TASK DESCRIPTION: The word "desired" marks the lines to find; copy every such line from the data below.

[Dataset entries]
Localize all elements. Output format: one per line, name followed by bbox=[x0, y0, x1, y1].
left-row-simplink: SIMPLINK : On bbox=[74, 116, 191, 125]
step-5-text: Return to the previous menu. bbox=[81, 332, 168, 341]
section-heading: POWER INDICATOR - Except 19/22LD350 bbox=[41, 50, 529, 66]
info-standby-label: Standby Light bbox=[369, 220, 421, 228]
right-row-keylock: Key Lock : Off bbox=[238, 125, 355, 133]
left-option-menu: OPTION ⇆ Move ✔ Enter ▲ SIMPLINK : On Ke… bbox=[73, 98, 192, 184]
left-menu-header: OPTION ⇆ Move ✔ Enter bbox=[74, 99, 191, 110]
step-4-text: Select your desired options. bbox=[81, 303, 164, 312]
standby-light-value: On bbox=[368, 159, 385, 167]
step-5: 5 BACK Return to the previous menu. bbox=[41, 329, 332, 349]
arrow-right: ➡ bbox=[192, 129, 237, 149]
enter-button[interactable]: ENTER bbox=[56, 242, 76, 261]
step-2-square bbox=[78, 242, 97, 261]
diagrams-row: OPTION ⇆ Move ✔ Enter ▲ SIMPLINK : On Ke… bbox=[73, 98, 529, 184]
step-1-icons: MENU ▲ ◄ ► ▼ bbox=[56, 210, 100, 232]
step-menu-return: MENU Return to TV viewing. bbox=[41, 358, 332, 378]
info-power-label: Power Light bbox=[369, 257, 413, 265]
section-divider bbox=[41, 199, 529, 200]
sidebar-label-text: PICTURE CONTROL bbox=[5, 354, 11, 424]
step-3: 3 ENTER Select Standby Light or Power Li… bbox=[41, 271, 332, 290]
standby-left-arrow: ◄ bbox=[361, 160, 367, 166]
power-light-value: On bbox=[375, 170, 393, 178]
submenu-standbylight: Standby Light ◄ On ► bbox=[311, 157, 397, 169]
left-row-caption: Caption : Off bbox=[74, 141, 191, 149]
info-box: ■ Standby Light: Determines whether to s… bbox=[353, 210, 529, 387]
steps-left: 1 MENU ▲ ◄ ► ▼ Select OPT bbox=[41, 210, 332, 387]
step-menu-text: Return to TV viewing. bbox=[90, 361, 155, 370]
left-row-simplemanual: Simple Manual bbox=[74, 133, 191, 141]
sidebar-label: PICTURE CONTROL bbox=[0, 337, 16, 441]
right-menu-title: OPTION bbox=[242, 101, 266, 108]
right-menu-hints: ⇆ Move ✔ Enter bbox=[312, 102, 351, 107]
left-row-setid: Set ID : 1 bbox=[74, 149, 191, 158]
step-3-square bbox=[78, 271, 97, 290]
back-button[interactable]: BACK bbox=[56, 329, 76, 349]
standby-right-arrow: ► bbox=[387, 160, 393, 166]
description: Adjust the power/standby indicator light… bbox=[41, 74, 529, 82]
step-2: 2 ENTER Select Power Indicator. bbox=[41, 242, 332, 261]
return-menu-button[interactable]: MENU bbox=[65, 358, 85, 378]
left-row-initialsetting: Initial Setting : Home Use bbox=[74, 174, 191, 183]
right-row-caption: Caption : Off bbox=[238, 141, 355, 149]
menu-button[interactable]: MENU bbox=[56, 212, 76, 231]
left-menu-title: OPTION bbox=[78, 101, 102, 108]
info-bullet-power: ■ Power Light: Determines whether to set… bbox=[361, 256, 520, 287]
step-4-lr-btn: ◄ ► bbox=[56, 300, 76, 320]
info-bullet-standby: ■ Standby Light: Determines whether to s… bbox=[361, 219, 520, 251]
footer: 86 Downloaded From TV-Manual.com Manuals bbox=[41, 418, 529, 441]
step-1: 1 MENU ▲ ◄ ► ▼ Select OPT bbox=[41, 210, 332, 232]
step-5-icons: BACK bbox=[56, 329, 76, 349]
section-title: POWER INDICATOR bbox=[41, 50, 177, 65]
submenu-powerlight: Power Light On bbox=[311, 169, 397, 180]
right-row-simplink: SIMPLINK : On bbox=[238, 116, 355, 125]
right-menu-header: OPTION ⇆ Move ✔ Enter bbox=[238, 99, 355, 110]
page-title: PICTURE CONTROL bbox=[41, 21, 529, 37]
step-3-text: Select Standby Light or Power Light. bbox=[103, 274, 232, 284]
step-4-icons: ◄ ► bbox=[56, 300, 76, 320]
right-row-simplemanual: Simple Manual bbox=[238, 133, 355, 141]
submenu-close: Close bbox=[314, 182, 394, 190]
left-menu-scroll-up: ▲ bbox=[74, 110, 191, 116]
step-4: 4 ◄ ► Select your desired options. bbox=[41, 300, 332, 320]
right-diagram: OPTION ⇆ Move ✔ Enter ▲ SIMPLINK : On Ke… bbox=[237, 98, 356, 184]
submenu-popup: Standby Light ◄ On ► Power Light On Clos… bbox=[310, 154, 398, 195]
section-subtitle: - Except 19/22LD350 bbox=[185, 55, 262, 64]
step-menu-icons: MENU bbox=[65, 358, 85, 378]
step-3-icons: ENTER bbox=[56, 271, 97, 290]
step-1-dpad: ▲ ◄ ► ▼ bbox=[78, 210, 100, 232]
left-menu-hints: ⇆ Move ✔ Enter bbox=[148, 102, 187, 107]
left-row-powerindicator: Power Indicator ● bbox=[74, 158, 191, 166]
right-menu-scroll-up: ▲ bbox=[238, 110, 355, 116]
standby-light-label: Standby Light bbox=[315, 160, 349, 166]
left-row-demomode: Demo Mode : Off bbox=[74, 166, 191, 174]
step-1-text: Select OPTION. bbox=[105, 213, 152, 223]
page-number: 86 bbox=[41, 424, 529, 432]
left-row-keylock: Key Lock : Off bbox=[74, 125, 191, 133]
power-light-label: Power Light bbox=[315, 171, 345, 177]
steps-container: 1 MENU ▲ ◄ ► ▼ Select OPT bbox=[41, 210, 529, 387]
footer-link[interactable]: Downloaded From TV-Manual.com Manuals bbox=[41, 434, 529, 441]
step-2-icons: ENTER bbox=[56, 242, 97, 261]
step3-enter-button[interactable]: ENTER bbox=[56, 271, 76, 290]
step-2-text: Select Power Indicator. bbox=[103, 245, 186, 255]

SOLUTION FOR THIS PROBLEM:
step-4-text: Select your desired options. bbox=[81, 303, 164, 312]
step-4: 4 ◄ ► Select your desired options. bbox=[41, 300, 332, 320]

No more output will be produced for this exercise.